[Start of section]
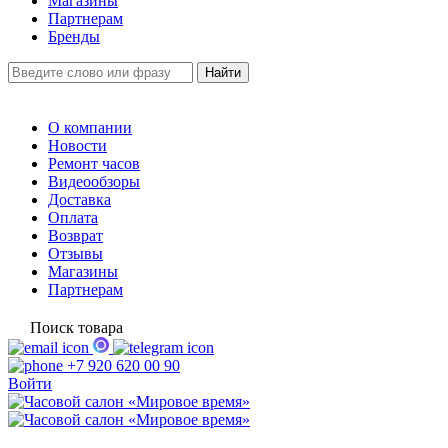
Магазины
Партнерам
Бренды
О компании
Новости
Ремонт часов
Видеообзоры
Доставка
Оплата
Возврат
Отзывы
Магазины
Партнерам
Поиск товара
+7 920 620 00 90
Войти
[End of section]
TASK TO CARRY OUT: Whenever images occur above, omit them and retype each line exactly as it stands.

RESPONSE TO THE EXERCISE:
Магазины
Партнерам
Бренды
О компании
Новости
Ремонт часов
Видеообзоры
Доставка
Оплата
Возврат
Отзывы
Магазины
Партнерам
Поиск товара
+7 920 620 00 90
Войти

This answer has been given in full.